I'm ready to believe
(1) Everything that has a beginning of its existence has a cause of its existence.
(2) The universe has a beginning of its existence.
Therefore:
(3) The universe has a cause of its existence.
(4) If the universe has a cause of its existence then that cause is God.
Therefore:
(5) God exists.

Are there any errors in this reasoning?

I have a problem with this list starting at number 1. “Everything that has a beginning of its existence has a cause of its existence.” In our common experience, I have to agree with you. Due to processes that are easily comprehendible, matter and energy are transformed into different things like stars, planets and people. We have a good idea how all this happens, but how did that original mass and energy that eventually came to be these things come into existence. It is easy for us to see in the later stages how these things are created. There is nothing mystical about it and there is no question how these transformations of mass and energy occur, but it doesn’t necessarily mean that causality is how the original mass and energy of the universe came into existence. Just because we can see cause and effect happening around us does not mean that the original building blocks of the universe came into being in the same manner. I know weird things happen in the world of quantum physics, things that defy our common sense and cause and effect may be a foreign term to that process. I’m no physicist, and I might be way off the mark with this, but this is one of the things that I’m not so sure we can so easily assume. I’m not saying you are wrong in your conclusion, I am saying that I don’t believe we know that for a fact.
 

Corkscrew

I'm ready to believe
It it probably what exists outside our universe.

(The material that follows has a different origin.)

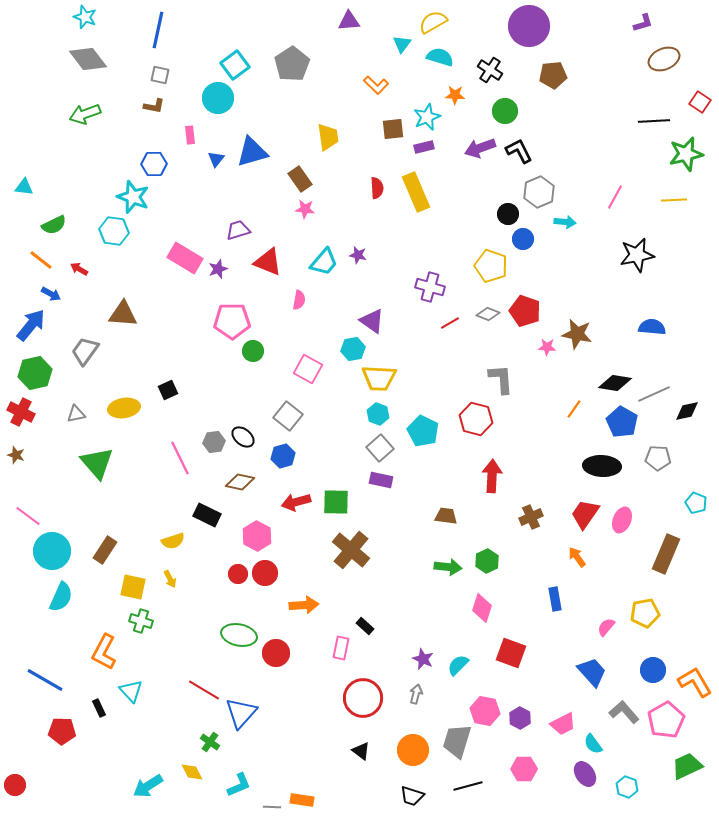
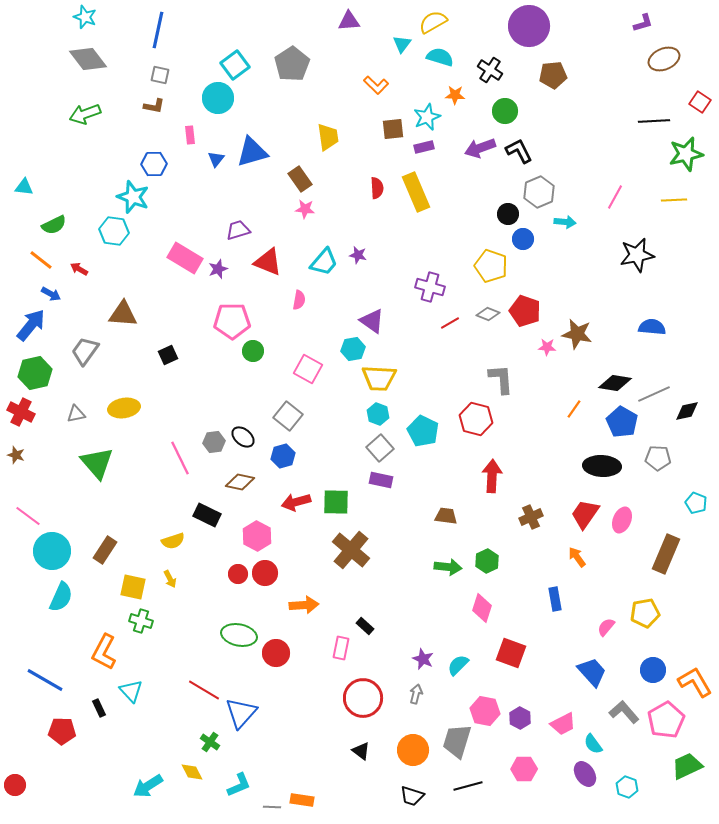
black square at (168, 390): moved 35 px up
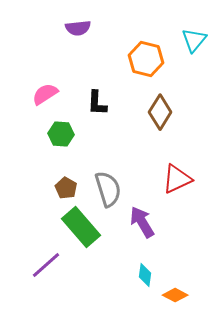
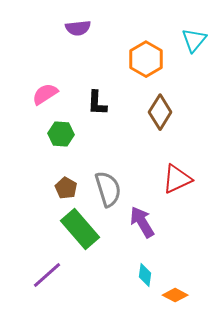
orange hexagon: rotated 16 degrees clockwise
green rectangle: moved 1 px left, 2 px down
purple line: moved 1 px right, 10 px down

So nothing exists outside our universe and consequently meaningless to talk about an existence outside of our universe. Sounds good, but I feel confident in stating that the inhabitants of our universe will never know what lies beyond our universe or if there even is a beyond our universe.
 

Meow Mix

Chatte Féministe
So nothing exists outside our universe and consequently meaningless to talk about an existence outside of our universe. Sounds good, but I feel confident in stating that the inhabitants of our universe will never know what lies beyond our universe or if there even is a beyond our universe.

Strictly speaking there can't be anything outside of "the universe," since the universe consists of all things that exist by definition. This comes down to splitting hairs though: usually when we say "universe" we're just talking about the cosmos (e.g., the visible universe in 3 spatial dimensions and one temporal dimension of physical objects).

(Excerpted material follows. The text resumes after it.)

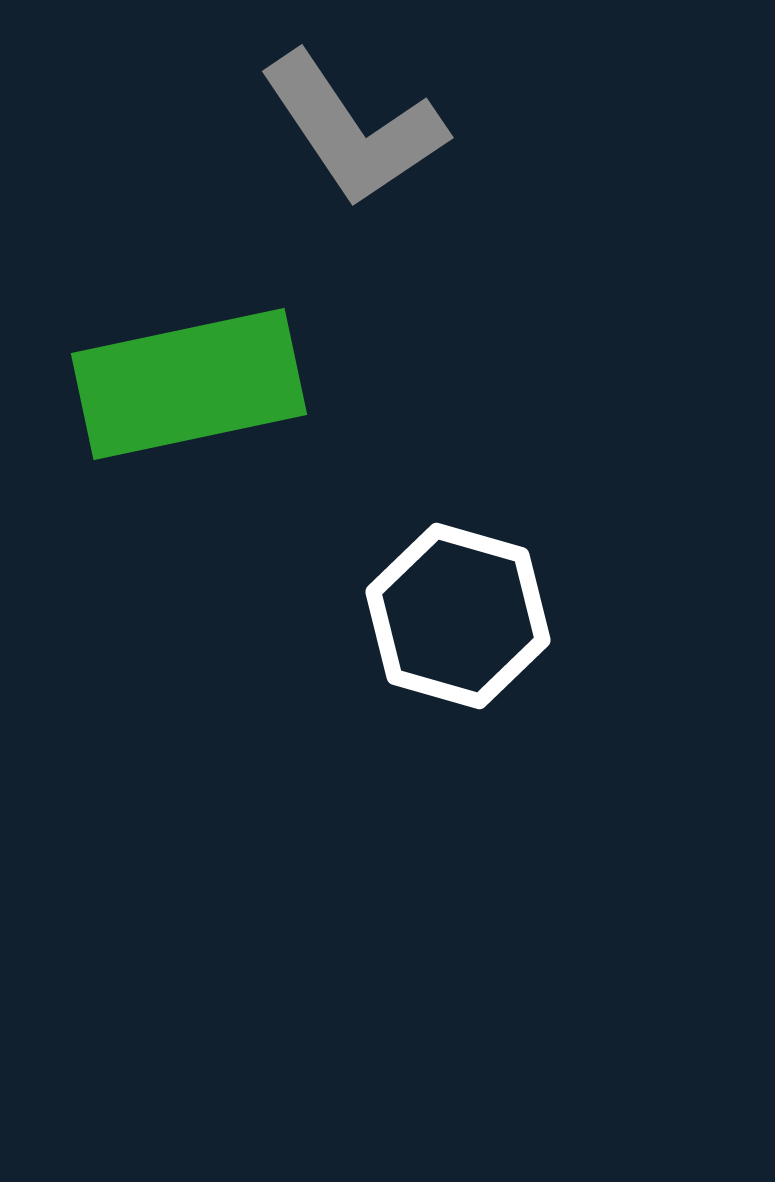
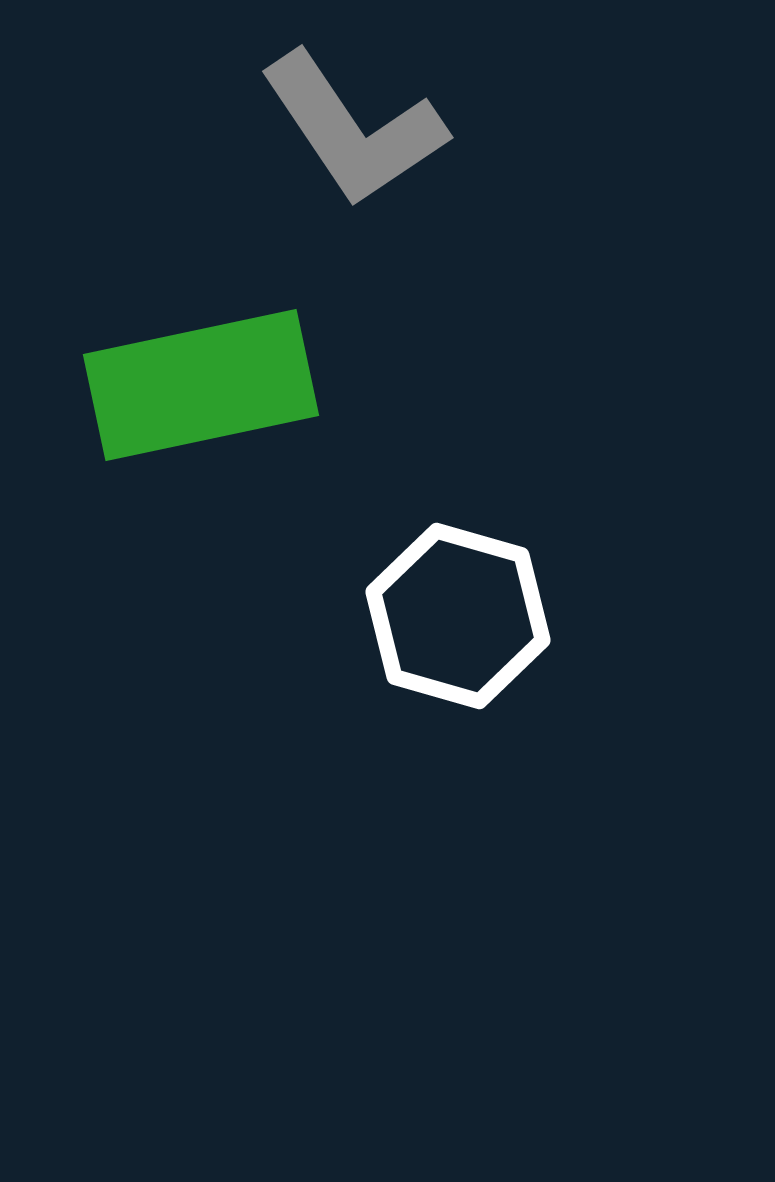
green rectangle: moved 12 px right, 1 px down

Consider back when they found out that some of what they thought were "nebulae" were actually "island universe" (i.e., galaxies): when people were originally saying "the universe" they were probably just thinking of what we now call the Milky Way galaxy, when in reality the phrase "the universe" by fiat includes much more than that.

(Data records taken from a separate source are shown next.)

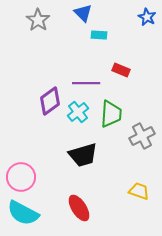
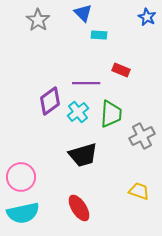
cyan semicircle: rotated 40 degrees counterclockwise
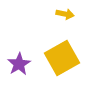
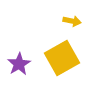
yellow arrow: moved 7 px right, 7 px down
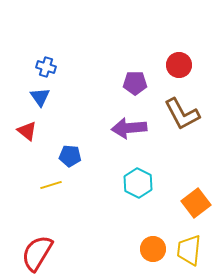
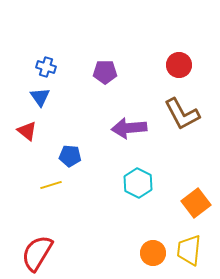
purple pentagon: moved 30 px left, 11 px up
orange circle: moved 4 px down
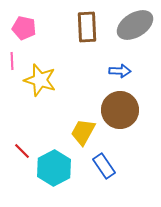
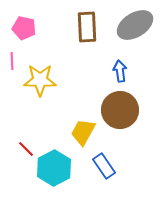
blue arrow: rotated 100 degrees counterclockwise
yellow star: rotated 16 degrees counterclockwise
red line: moved 4 px right, 2 px up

So, to get down to the point: no, by definition nothing can exist outside the universe. Of course not, since "the universe" by definition is everything that exists.

However, asking whether or not something might exist outside the visible or empirical universe is another story: as far as we know, that might be possible.
 

dyanaprajna2011

Dharmapala
(1) Everything that has a beginning of its existence has a cause of its existence.
(2) The universe has a beginning of its existence.
Therefore:
(3) The universe has a cause of its existence.
(4) If the universe has a cause of its existence then that cause is God.
Therefore:
(5) God exists.

Are there any errors in this reasoning?

Up until number 4. I do believe in the law of cause and effect, and therefore, the universe had to have had a beginning. However, I do not believe that it absolutely has to have been a god that created everything. It could just as easily have been a force or energy, or a natural law.
 

Corkscrew

I'm ready to believe
Strictly speaking there can't be anything outside of "the universe," since the universe consists of all things that exist by definition. This comes down to splitting hairs though: usually when we say "universe" we're just talking about the cosmos (e.g., the visible universe in 3 spatial dimensions and one temporal dimension of physical objects).

Consider back when they found out that some of what they thought were "nebulae" were actually "island universe" (i.e., galaxies): when people were originally saying "the universe" they were probably just thinking of what we now call the Milky Way galaxy, when in reality the phrase "the universe" by fiat includes much more than that.

So, to get down to the point: no, by definition nothing can exist outside the universe. Of course not, since "the universe" by definition is everything that exists.

However, asking whether or not something might exist outside the visible or empirical universe is another story: as far as we know, that might be possible.

I think I understand what you are saying, but there are things I find confusing, for example when I hear about the expanse of the universe, my first thought is what medium is the universe expanding into. Apparently I am looking at it in the wrong way. But I find it difficult to comprehend how I should be looking at it.
 

dyanaprajna2011

Dharmapala
I don't know if anything does or does not. We cannot assume either way.

Our perceptions and experience are limited to space-time, so I would agree with you that it is pointless to discuss whether anything exists outside this sphere or not, as we could never know, unless you accept the claims of mystics, which are highly subjective to begin with.